By Mitch Yoshida, Mayme and Herb Frank Research Fellow
In the latest episode of the Eurozone’s ongoing fiscal drama, the Greek Parliament has approved a €28 billion austerity plan aimed at winning €12 billion in emergency EU/IMF funding to stave off default. Today’s parliamentary vote, which centered on the specific steps needed to implement the measures, also passed.
On the face of it, this can be easily construed as a decisive step toward resolving the crisis. Eurozone donors will be able to keep the Greek government solvent while protecting their own economies. Letting Greece default would undermine many of the currency area’s banks and reduce investors’ willingness to lend to other Eurozone states with dubious financial outlooks.
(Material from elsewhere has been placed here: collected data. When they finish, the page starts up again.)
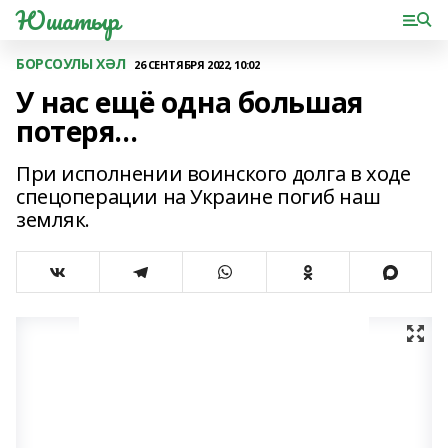
Юшатыр
БОРСОУЛЫ ХӘЛ
26 СЕНТЯБРЯ 2022, 10:02
У нас ещё одна большая
потеря...
При исполнении воинского долга в ходе
спецоперации на Украине погиб наш
земляк.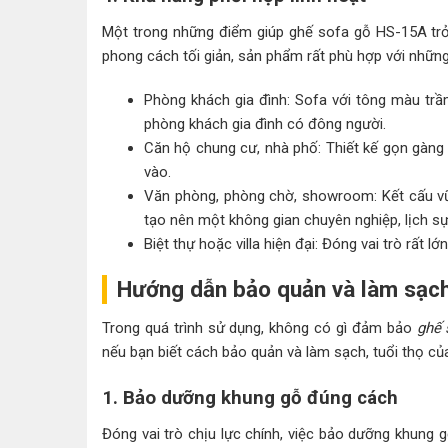
Một trong những điểm giúp ghế sofa gỗ HS-15A trở 
phong cách tối giản, sản phẩm rất phù hợp với những
Phòng khách gia đình: Sofa với tông màu trầ
phòng khách gia đình có đông người.
Căn hộ chung cư, nhà phố: Thiết kế gọn gàng 
vào.
Văn phòng, phòng chờ, showroom: Kết cấu v
tạo nên một không gian chuyên nghiệp, lịch sự
Biệt thự hoặc villa hiện đại: Đóng vai trò rất 
Hướng dẫn bảo quản và làm sạch
Trong quá trình sử dụng, không có gì đảm bảo
ghế 
nếu bạn biết cách bảo quản và làm sạch, tuổi thọ c
1. Bảo dưỡng khung gỗ đúng cách
Đóng vai trò chịu lực chính, việc bảo dưỡng khung 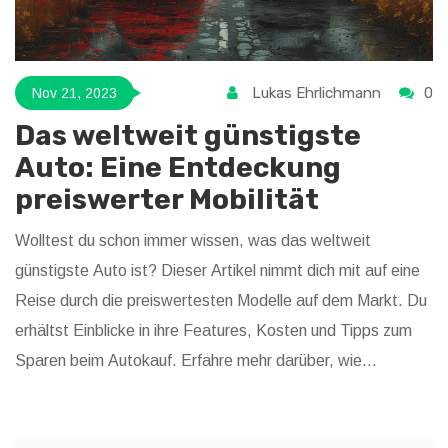
Lukas Ehrlichmann
0
Nov 21, 2023
Das weltweit günstigste
Auto: Eine Entdeckung
preiswerter Mobilität
Wolltest du schon immer wissen, was das weltweit
günstigste Auto ist? Dieser Artikel nimmt dich mit auf eine
Reise durch die preiswertesten Modelle auf dem Markt. Du
erhältst Einblicke in ihre Features, Kosten und Tipps zum
Sparen beim Autokauf. Erfahre mehr darüber, wie
kostengünstige Autos die individuelle Mobilität weltweit
beeinflussen - perfekt für Sparfüchse und Auto-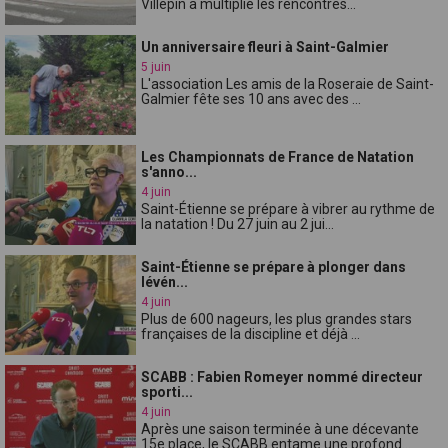
Villepin a multiplié les rencontres...
Un anniversaire fleuri à Saint-Galmier
5 juin
L'association Les amis de la Roseraie de Saint-
Galmier fête ses 10 ans avec des ...
Les Championnats de France de Natation
s'anno...
4 juin
Saint-Étienne se prépare à vibrer au rythme de
la natation ! Du 27 juin au 2 jui...
Saint-Étienne se prépare à plonger dans
lévén...
4 juin
Plus de 600 nageurs, les plus grandes stars
françaises de la discipline et déjà ...
SCABB : Fabien Romeyer nommé directeur
sporti...
4 juin
Après une saison terminée à une décevante
15e place, le SCABB entame une profond...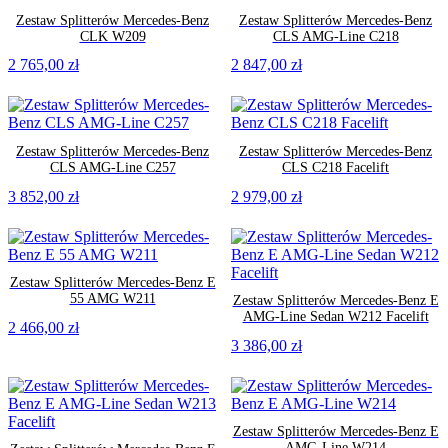
Zestaw Splitterów Mercedes-Benz
Zestaw Splitterów Mercedes-Benz
CLK W209
CLS AMG-Line C218
2 765,00
zł
2 847,00
zł
Zestaw Splitterów Mercedes-Benz
Zestaw Splitterów Mercedes-Benz
CLS AMG-Line C257
CLS C218 Facelift
3 852,00
zł
2 979,00
zł
Zestaw Splitterów Mercedes-Benz E
55 AMG W211
Zestaw Splitterów Mercedes-Benz E
AMG-Line Sedan W212 Facelift
2 466,00
zł
3 386,00
zł
Zestaw Splitterów Mercedes-Benz E
AMG-Line W214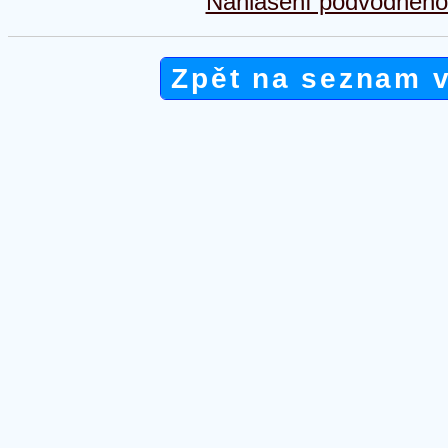
Nahlášení podvodného 
Zpět na seznam 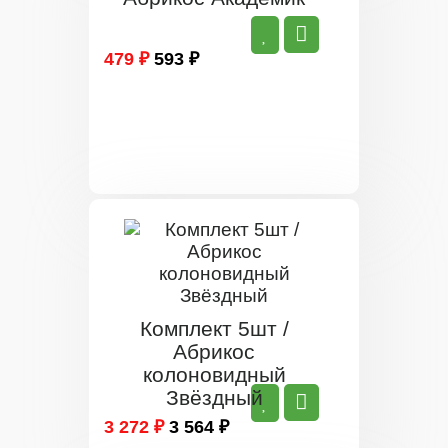
479 ₽
593 ₽
Комплект 5шт /
Абрикос
колоновидный
Звёздный
3 272 ₽
3 564 ₽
While the Eurozone may be able to cope with unsustainable levels of debt in Ireland and Portugal, which have also received bailout packages, it may not be able to support Italy, Spain, and Belgium if they go under.
So, from an economic standpoint, bailing Greece out is a no-brainer. But at the moment, it’s far from clear that donor governments will be able to command the political support needed to continue doing so for years to come. It’s widely understood that Greece will need funding until, and possibly beyond, 2014. The question is, will domestic political forces in Germany (the biggest donor, aside from the IMF) and Greece (the reluctant enactor of austerity measures) allow the bailouts to continue?
A poll conducted earlier this month found that 60 percent of Germans are opposed to extending a second round of assistance to Greece; a mere 33 percent support it. This is consistent with German attitudes toward last year’s bailout of Greece, which 51 percent opposed. Support is also dangerously thin in Greece, where 47.5 percent wanted parliament to reject the austerity plan. The German public’s opposition could soften if the French and German governments convince financial institutions to share the bailout burden by “voluntarily” holding on to Greek debt for a longer period than they otherwise would. But this is unlikely to make a large enough dent given the fact that most of Greece’s lenders are public institutions. Nor are Greeks likely to tolerate much more austerity.
The reality is that the Eurozone’s Achilles heel is turning out to be its level of solidarity. It’s true that its leaders have agreed to a slew of measures designed to enhance the “economic governance” of the Eurozone, including: closer EU surveillance of member states’ economic and fiscal policies; the creation of the permanent European Stability Mechanism (ESM) to replace existing temporary bailout mechanisms; and improved financial regulation. But the ESM – the key element of this package that will effectively institutionalize Eurozone solidarity by serving as a permanent bailout mechanism – will not come online until 2013. By then, it may be too late.